══ TASK DATA
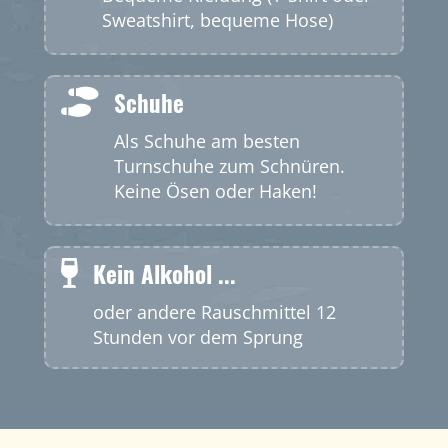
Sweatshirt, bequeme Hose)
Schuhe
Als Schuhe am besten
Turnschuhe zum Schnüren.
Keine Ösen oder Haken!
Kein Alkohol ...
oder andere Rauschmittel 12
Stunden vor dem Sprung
════
══ TASK DATA
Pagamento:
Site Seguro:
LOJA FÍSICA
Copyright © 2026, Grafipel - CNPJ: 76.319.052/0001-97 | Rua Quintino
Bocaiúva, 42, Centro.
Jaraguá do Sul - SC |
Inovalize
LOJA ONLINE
════
══ TASK DATA
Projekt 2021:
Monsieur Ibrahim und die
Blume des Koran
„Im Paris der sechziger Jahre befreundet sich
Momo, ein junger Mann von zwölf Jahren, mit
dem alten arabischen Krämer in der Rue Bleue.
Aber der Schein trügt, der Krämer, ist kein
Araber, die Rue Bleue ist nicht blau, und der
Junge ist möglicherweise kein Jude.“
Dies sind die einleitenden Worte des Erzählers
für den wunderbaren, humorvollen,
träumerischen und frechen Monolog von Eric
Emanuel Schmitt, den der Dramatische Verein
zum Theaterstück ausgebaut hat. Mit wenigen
════
REQUIRED WORK >>
When the string "Bleue" occurs in a line of the material, that line belongs in the answer.

WRITTEN ANSWER >>
dem alten arabischen Krämer in der Rue Bleue.
Araber, die Rue Bleue ist nicht blau, und der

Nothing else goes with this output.